The malware itself has been dubbed Rilide by security researchers at Trustwave SpiderLabs who explained in a new report that it can carry out a wide range of malicious activities including monitoring browsing history, taking screenshots and stealing cryptocurrency using scripts injected into websites.
Although the Rilide malware is being spread through a fake Google Drive browser extension, the cybersecurity firm also discovered another campaign abusing Google Ads and the Aurora Stealer to load the extension using a Rust loader according to BleepingComputer.
This could indicate that its creators are using a Malware-as-a-Service business model to sell Rilide to other cybercriminals who then use it in their own attacks since Trustwave did find a post on a hacking forum in March of last year advertising a botnet with similar capabilities.
Either way, Rilide is certainly a malware strain to look out for, especially since it’s able to intercept two-factor authentication (2FA) codes and take over both email and crypto accounts.
Hijacking Chromium-based browsers
The loader used by Rilide modifies the browser shortcut files in Chrome or Edge to automate the malicious browser extension dropped onto infected systems by the malware.
From here, it runs a script that monitors when a user infected by the malware switches tabs, receives content from the web or when a web page finishes loading. At the same time, it also checks if the website a user is on matches a list of targets on a command and control (C&C) server controlled by the hackers behind the campaign.
When one of the sites is a match, the malicious extension then loads additional scripts that are injected into a web page to steal sensitive information from victims related to crypto, their email account credentials and more.
The extension dropped by Rilide can even disable a security feature called “Content Security Policy” which is used to protect against cross site scripting (XSS) attacks. This allows it to load external resources that would normally be blocked by your browser.
One thing Rilide is particularly good at is stealing cryptocurrency. It does this by using fake dialogs to trick victims into entering their temporary codes. This system is activated once a victim tries to withdraw crypto from a cryptocurrency exchange.
Surprisingly, the Rilide malware can also replace email confirmations in a victim’s inbox if they access their email using the same browser which people often do.

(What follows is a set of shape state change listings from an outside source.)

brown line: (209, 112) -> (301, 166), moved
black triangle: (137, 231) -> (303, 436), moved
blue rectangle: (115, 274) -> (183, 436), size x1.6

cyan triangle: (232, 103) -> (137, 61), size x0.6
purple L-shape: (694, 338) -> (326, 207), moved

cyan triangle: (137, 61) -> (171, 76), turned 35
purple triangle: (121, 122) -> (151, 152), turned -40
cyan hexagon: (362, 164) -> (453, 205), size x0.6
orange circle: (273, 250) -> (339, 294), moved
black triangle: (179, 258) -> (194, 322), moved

How to stay safe from malicious browser extensions
In its report on the matter, Trustwave SpiderLabs points out that when Google begins enforcing Manifest V3 that it might make it more difficult for hackers to use malicious extensions in their attacks. However, it won’t solve the issue entirely since “most of the functionalities leveraged by Rilide will still be available”.

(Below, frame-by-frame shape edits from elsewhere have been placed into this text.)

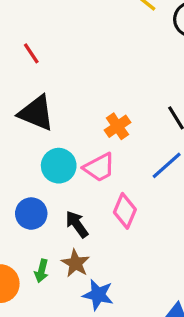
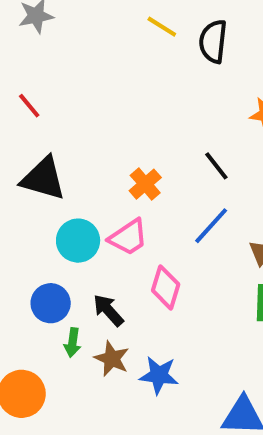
green arrow: (41, 271) -> (73, 342), moved
blue star: (98, 295) -> (159, 375), moved

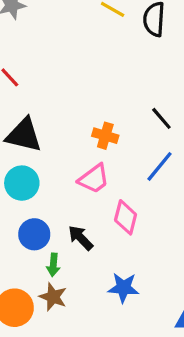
orange cross: (145, 184) -> (105, 136), turned -30
cyan circle: (78, 241) -> (22, 183), moved
brown star: (112, 359) -> (53, 297), moved

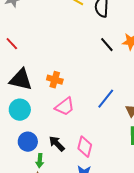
black line: (161, 118) -> (107, 45), moved
orange cross: (105, 136) -> (55, 80), moved
pink diamond: (126, 217) -> (85, 147), moved

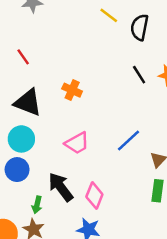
orange cross: (55, 80) -> (72, 90), moved
blue circle: (28, 142) -> (17, 170), moved
black arrow: (57, 144) -> (61, 187), size x1.4

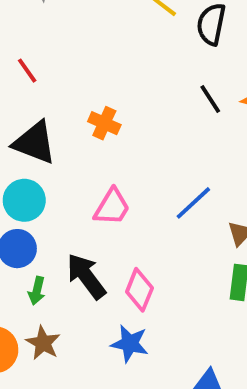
pink trapezoid: (77, 143) -> (112, 207), turned -30
green arrow: (37, 205) -> (37, 291), moved

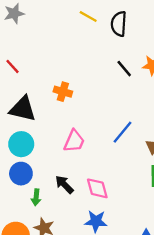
black arrow: (86, 276) -> (64, 185), size x0.7
pink diamond: (139, 290) -> (97, 188), turned -30

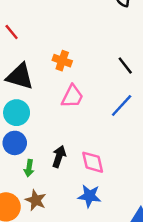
black line: (124, 69) -> (125, 66), moved
pink trapezoid: (74, 141) -> (72, 96), moved
black arrow: (64, 185) -> (59, 157), turned 60

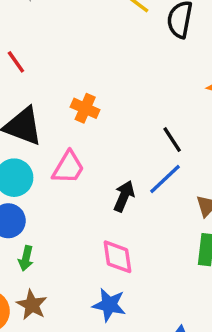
black line: (125, 66) -> (172, 140), moved
pink trapezoid: (72, 96) -> (68, 167), moved
black arrow: (59, 157) -> (124, 196), moved

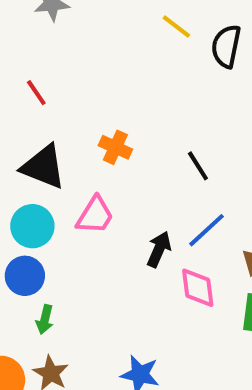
black line: (172, 140) -> (198, 166), moved
pink diamond: (117, 257) -> (198, 288), moved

When it comes to protecting yourself from malicious browser extensions, the best antivirus software can help prevent you from becoming infected with malware or having your data stolen. Likewise, the best identity theft protection services can help you regain lost funds stolen by hackers and restore your identity if it’s stolen.
When installing new browser extensions, you want to only use trusted sources like the Chrome Web Store or the Microsoft Edge Add-ons store. It’s also worth limiting the number of extensions you have installed in your browser in the same way that you want to avoid installing unnecessary apps on your smartphone.
Given the complexity of the Rilide malware and the malicious browser extension it uses, this likely isn’t the last time we’ll hear about it being used by hackers in their attacks.